The Student $t$-distribution is the distribution of the $t$-statistic given by \[t= \frac{\bar{x} - \mu}{\frac{s}{\sqrt{n}}}\] where $\bar{x}$ is the sample mean, $\mu$ is the population mean, $s$ is the sample standard deviation and $n$ is the sample size.
The Student $t$-distribution allows us to analyse data sets using the normal distribution which otherwise would be unsuitable for analysis. In particular when we do not know the population standard deviation, but we can calculate the sample standard deviation from the data obtained.
The mean of the Student $t$-distribution is always $0$.
The variance of the Student $t$-distribution with $v$ degrees of freedom is \[Var[X] = \frac{v}{v-2}\] with $v>2$.
When performing a Student $t$-test, to find the critical value, we have to read the tables. We find the value $t_{\alpha, v}$ where $\alpha$ is the significance level and $v$ is the number of degrees of freedom. Note that $v=n-1$ where $n$ is the sample size.

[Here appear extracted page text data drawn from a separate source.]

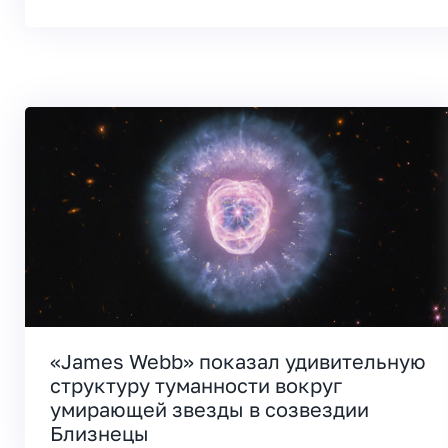
«James Webb» показал удивительную
структуру туманности вокруг
умирающей звезды в созвездии
Близнецы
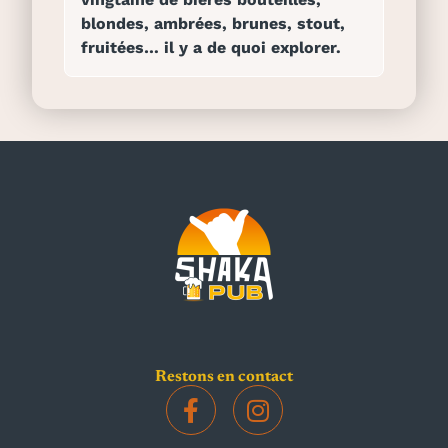
blondes, ambrées, brunes, stout,
fruitées… il y a de quoi explorer.
Restons en contact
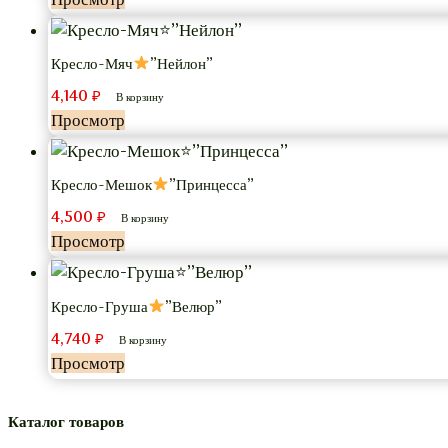
Кресло-Мяч
”Нейлон”
4,140
₽
В корзину
Просмотр
Кресло-Мешок
”Принцесса”
4,500
₽
В корзину
Просмотр
Кресло-Груша
”Велюр”
4,740
₽
В корзину
Просмотр
Каталог товаров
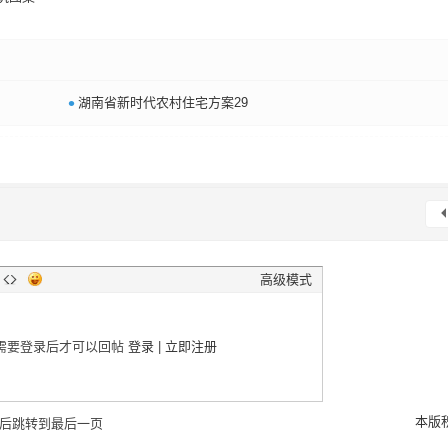
•
湖南省新时代农村住宅方案29
高级模式
需要登录后才可以回帖
登录
|
立即注册
本版
后跳转到最后一页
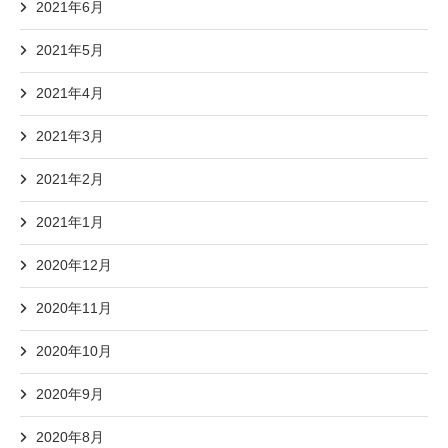
2021年6月
2021年5月
2021年4月
2021年3月
2021年2月
2021年1月
2020年12月
2020年11月
2020年10月
2020年9月
2020年8月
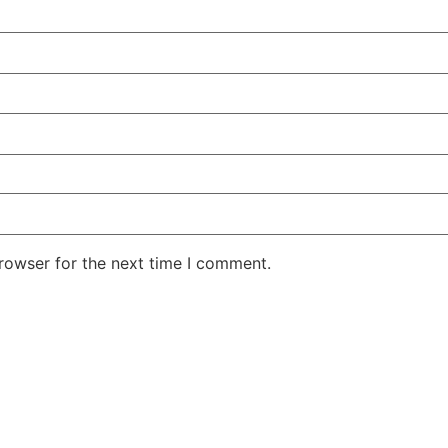
rowser for the next time I comment.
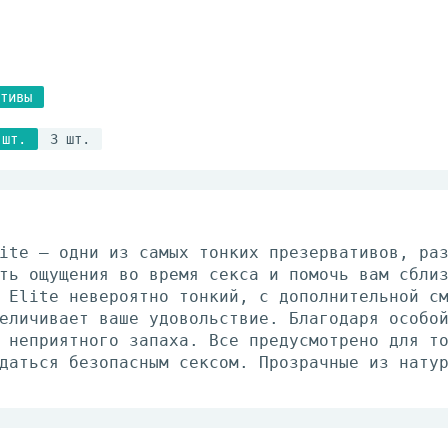
тивы
 шт.
3 шт.
ite – одни из самых тонких презервативов, ра
ть ощущения во время секса и помочь вам сбли
 Elite невероятно тонкий, с дополнительной с
еличивает ваше удовольствие. Благодаря особо
 неприятного запаха. Все предусмотрено для т
даться безопасным сексом. Прозрачные из нату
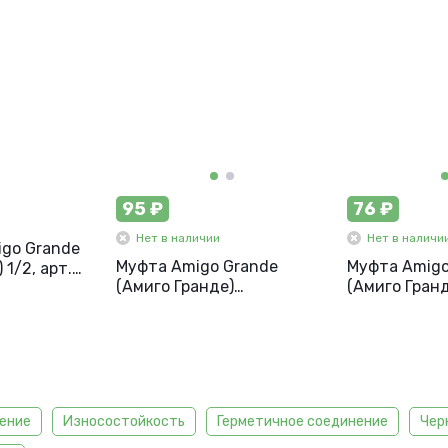
95 ₽
76 ₽
Нет в наличии
Нет в наличи
igo Grande
Муфта Amigo Grande
Муфта Amigo
 1/2, арт.
(Амиго Гранде)
(Амиго Гран
соединительная д/
соединитель
шлангов 3/4-3/4
шлангов 1/2
ение
Износостойкость
Герметичное соединение
Чер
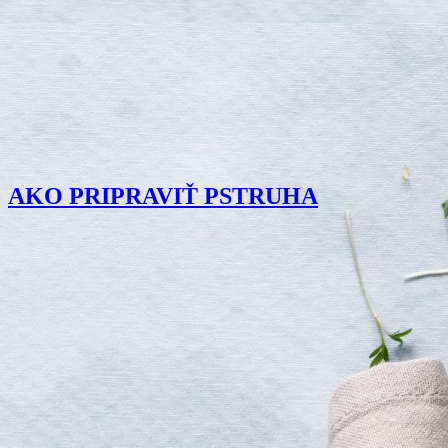
AKO PRIPRAVIŤ PSTRUHA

To find the critical value $t_{\alpha, v}$ first, take the value given for $v$, the number of degrees of freedom we have and look down the first column until that number is reached. Highlight this row.
Now take \begin{cases} 1-\alpha \qquad &\text{if a 1-tailed test is being used,} \\ 1-\frac{\alpha}{2} \qquad &\text{if a 2-tailed test is being used.} \end{cases}
Read along the top row until you come to this value. Then look down that column until you reach the highlighted row. This value is the critical value.